Город тоже никак не засыпал. Беззаботно перешагнув первую половину ночи, грохоча музыкой и завлекая гостей в рестораны, он просто выжимал из суток все, что можно. Днем, среди работающих и спешащих по делам людей любой всегда впишется в эту неизбывную, ритмичную обыденную суету, ощущая себя ее частью. Ночью, если не в праздной компании, ты бесконечно одинок. Темнота отрезает тебя от всего мира, таит в себе глухую угрозу, дает понять, насколько ты мал и беспомощен.
Асаф с трудом узнавал улицы, которые днем знал, как свои пять пальцев. Ноги снова принесли его к дому, к запаркованной машине. Он сел и поехал на работу.
В магазин его не пустили. Слишком рано, объяснил удивленный коротышка с ресепшен. Еще бы он не удивлялся, раньше одиннадцати утра Асаф никогда не начинал работать. Тем более в пять часов ночи. В пять часов утра.
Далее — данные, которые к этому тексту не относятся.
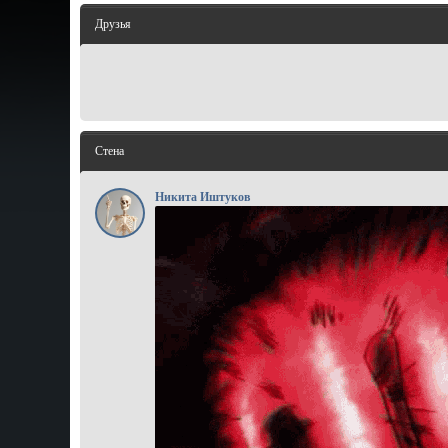
Друзья
Стена
Никита Иштуков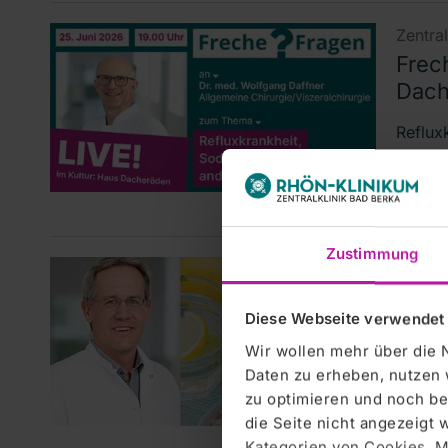
Zentra
Frec
Dach
Reflux
Berka/
Chefär
diesem
Zustimmung
Zentra
Hitz
Diese Webseite verwendet
Bad Be
Wir wollen mehr über die 
überan
Daten zu erheben, nutzen 
Tage k
zu optimieren und noch be
Notfal
die Seite nicht angezeigt
Kategorien von Cookies. Mi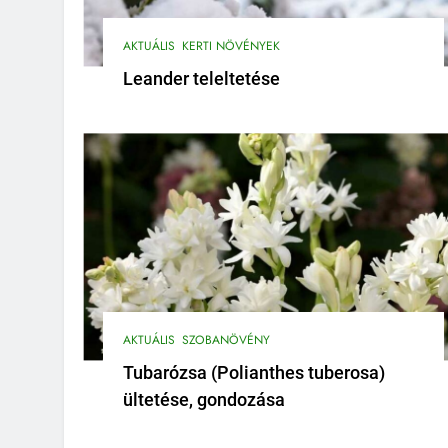
AKTUÁLIS
KERTI NÖVÉNYEK
Leander teleltetése
AKTUÁLIS
SZOBANÖVÉNY
Tubarózsa (Polianthes tuberosa)
ültetése, gondozása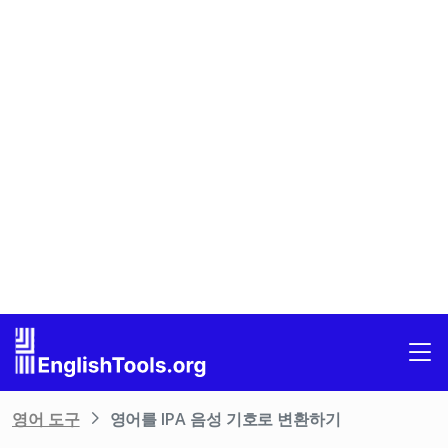
영어 도구
영어를 IPA 음성 기호로 변환하기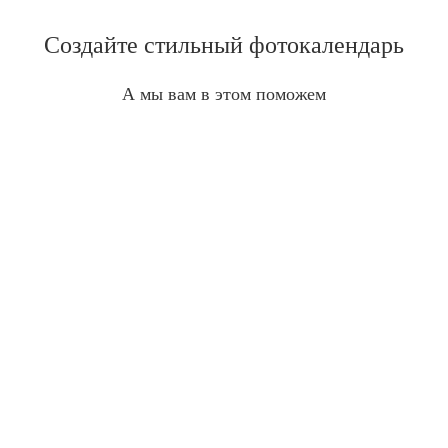
Создайте стильный фотокалендарь
А мы вам в этом поможем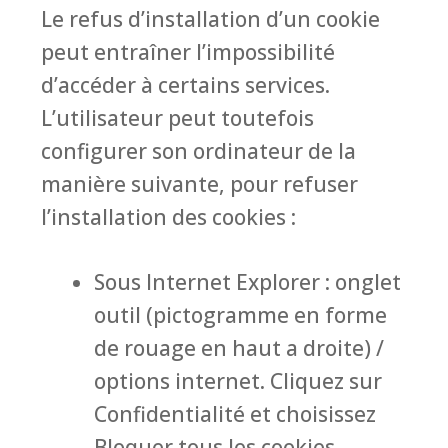
Le refus d’installation d’un cookie
peut entraîner l’impossibilité
d’accéder à certains services.
L’utilisateur peut toutefois
configurer son ordinateur de la
manière suivante, pour refuser
l’installation des cookies :
Sous Internet Explorer : onglet
outil (pictogramme en forme
de rouage en haut a droite) /
options internet. Cliquez sur
Confidentialité et choisissez
Bloquer tous les cookies.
Утра!
Ночь уже утратила свою чернильность. Серый сумрак, серое непрозрачное небо, сливающееся где-то недалеко с морем. Вода выглядела, словно жидкая ртуть, казалась невозможно холодной и неприютной. Асаф брел по мощеной дорожке вдоль непривычно пустынного пляжа. Дорожка взбиралась на холм, внизу оставались пляжи с остывшим за ночь песком, топчаны под зонтиками из кокосовой соломы. Теперь их шляпки были слева, почти под ногами. Никакой музыки. Голосов. Шума кухни. Звуков машин. Живая тишина, мерный шелест моря и безветрие.